▸ **EXERCISE INSTRUCTIONS**
Where the data below contains pictures, omit them; output the rest word for word.

Document structure recognition data:
--

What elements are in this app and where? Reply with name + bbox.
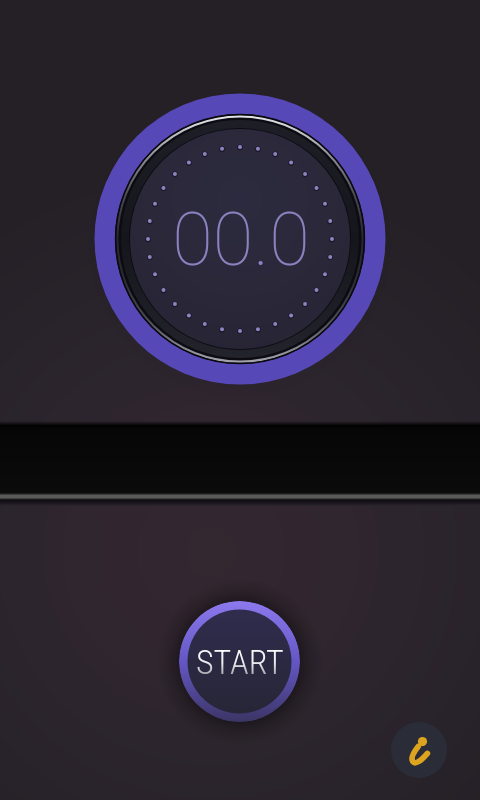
button[interactable]: Info [391,722,447,778]
staticText: 00.0 [172,196,310,283]
button[interactable]: START [179,601,300,722]
staticText: START [196,642,284,682]
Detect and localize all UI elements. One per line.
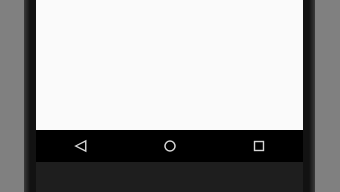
button[interactable]: Home: [125, 130, 214, 162]
button[interactable]: Back: [36, 130, 125, 162]
button[interactable]: Recent apps: [214, 130, 303, 162]
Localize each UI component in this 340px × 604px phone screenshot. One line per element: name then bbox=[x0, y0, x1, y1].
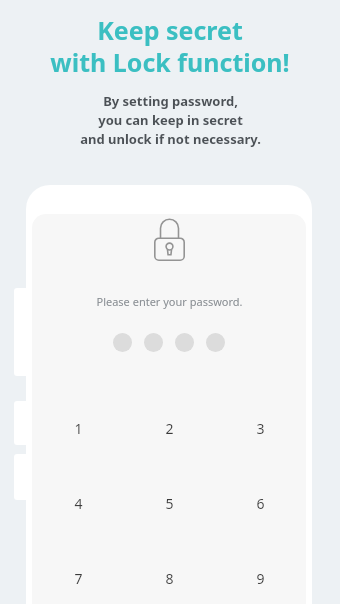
staticText: 4 bbox=[74, 494, 83, 513]
staticText: 3 bbox=[256, 419, 265, 438]
button[interactable]: 3 bbox=[215, 391, 306, 466]
button[interactable]: 5 bbox=[124, 466, 215, 541]
button[interactable]: 8 bbox=[124, 541, 215, 604]
button[interactable]: 7 bbox=[32, 541, 124, 604]
button[interactable]: 6 bbox=[215, 466, 306, 541]
staticText: Keep secret with Lock function! bbox=[50, 13, 290, 79]
staticText: 9 bbox=[256, 569, 265, 588]
button[interactable]: 2 bbox=[124, 391, 215, 466]
staticText: 7 bbox=[74, 569, 83, 588]
staticText: 1 bbox=[74, 419, 83, 438]
other: Locked bbox=[154, 218, 185, 261]
button[interactable]: 9 bbox=[215, 541, 306, 604]
button[interactable]: 4 bbox=[32, 466, 124, 541]
staticText: 2 bbox=[165, 419, 174, 438]
staticText: Please enter your password. bbox=[96, 294, 243, 309]
staticText: 5 bbox=[165, 494, 174, 513]
staticText: By setting password, you can keep in sec… bbox=[80, 92, 261, 148]
staticText: 6 bbox=[256, 494, 265, 513]
button[interactable]: 1 bbox=[32, 391, 124, 466]
staticText: 8 bbox=[165, 569, 174, 588]
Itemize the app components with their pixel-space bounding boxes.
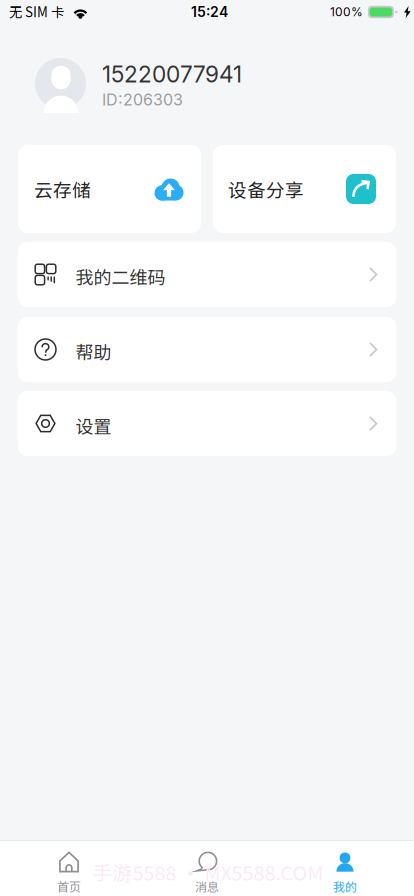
button[interactable]: 帮助 xyxy=(18,317,396,382)
button[interactable]: 我的 xyxy=(276,840,414,896)
button[interactable]: 我的二维码 xyxy=(18,242,396,307)
button[interactable]: 设备分享 xyxy=(213,145,396,233)
staticText: 我的 xyxy=(333,878,357,895)
staticText: 首页 xyxy=(57,878,81,895)
staticText: 云存储 xyxy=(34,176,91,202)
button[interactable]: 云存储 xyxy=(18,145,201,233)
staticText: 帮助 xyxy=(76,338,112,365)
staticText: 设置 xyxy=(76,412,112,439)
staticText: ID:206303 xyxy=(102,90,183,109)
staticText: 我的二维码 xyxy=(76,264,166,290)
staticText: 15:24 xyxy=(191,4,228,20)
staticText: 无 SIM 卡 xyxy=(9,2,64,21)
button[interactable]: 消息 xyxy=(138,840,276,896)
button[interactable]: 设置 xyxy=(18,391,396,456)
staticText: 手游5588 · MX5588.COM xyxy=(92,858,324,886)
staticText: 设备分享 xyxy=(228,176,304,202)
staticText: 15220077941 xyxy=(102,61,242,88)
staticText: 消息 xyxy=(195,878,219,895)
staticText: 100% xyxy=(330,5,363,19)
button[interactable]: 首页 xyxy=(0,840,138,896)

--

▸ **TASK OUTPUT**
What elements are in this app and where? Reply with name + bbox.
button[interactable]: Info [391,722,447,778]
staticText: 00.0 [172,196,310,283]
button[interactable]: START [179,601,300,722]
staticText: START [196,642,284,682]
Detect and localize all UI elements. One per line.
button[interactable]: Home: [125, 130, 214, 162]
button[interactable]: Back: [36, 130, 125, 162]
button[interactable]: Recent apps: [214, 130, 303, 162]
Localize each UI component in this 340px × 604px phone screenshot. One line per element: name then bbox=[x0, y0, x1, y1].
staticText: 4 bbox=[74, 494, 83, 513]
staticText: 3 bbox=[256, 419, 265, 438]
button[interactable]: 3 bbox=[215, 391, 306, 466]
button[interactable]: 5 bbox=[124, 466, 215, 541]
button[interactable]: 8 bbox=[124, 541, 215, 604]
button[interactable]: 7 bbox=[32, 541, 124, 604]
button[interactable]: 6 bbox=[215, 466, 306, 541]
staticText: Keep secret with Lock function! bbox=[50, 13, 290, 79]
staticText: 9 bbox=[256, 569, 265, 588]
button[interactable]: 2 bbox=[124, 391, 215, 466]
staticText: 7 bbox=[74, 569, 83, 588]
staticText: 1 bbox=[74, 419, 83, 438]
other: Locked bbox=[154, 218, 185, 261]
button[interactable]: 9 bbox=[215, 541, 306, 604]
button[interactable]: 4 bbox=[32, 466, 124, 541]
staticText: 2 bbox=[165, 419, 174, 438]
staticText: Please enter your password. bbox=[96, 294, 243, 309]
staticText: 5 bbox=[165, 494, 174, 513]
staticText: By setting password, you can keep in sec… bbox=[80, 92, 261, 148]
staticText: 6 bbox=[256, 494, 265, 513]
button[interactable]: 1 bbox=[32, 391, 124, 466]
staticText: 8 bbox=[165, 569, 174, 588]
Itemize the app components with their pixel-space bounding boxes.
button[interactable]: 帮助 xyxy=(18,317,396,382)
button[interactable]: 我的 xyxy=(276,840,414,896)
button[interactable]: 我的二维码 xyxy=(18,242,396,307)
button[interactable]: 设备分享 xyxy=(213,145,396,233)
staticText: 我的 xyxy=(333,878,357,895)
staticText: 首页 xyxy=(57,878,81,895)
staticText: 云存储 xyxy=(34,176,91,202)
button[interactable]: 云存储 xyxy=(18,145,201,233)
staticText: 帮助 xyxy=(76,338,112,365)
staticText: 设置 xyxy=(76,412,112,439)
staticText: ID:206303 xyxy=(102,90,183,109)
staticText: 我的二维码 xyxy=(76,264,166,290)
staticText: 15:24 xyxy=(191,4,228,20)
staticText: 无 SIM 卡 xyxy=(9,2,64,21)
button[interactable]: 消息 xyxy=(138,840,276,896)
button[interactable]: 设置 xyxy=(18,391,396,456)
staticText: 手游5588 · MX5588.COM xyxy=(92,858,324,886)
staticText: 设备分享 xyxy=(228,176,304,202)
staticText: 15220077941 xyxy=(102,61,242,88)
staticText: 消息 xyxy=(195,878,219,895)
staticText: 100% xyxy=(330,5,363,19)
button[interactable]: 首页 xyxy=(0,840,138,896)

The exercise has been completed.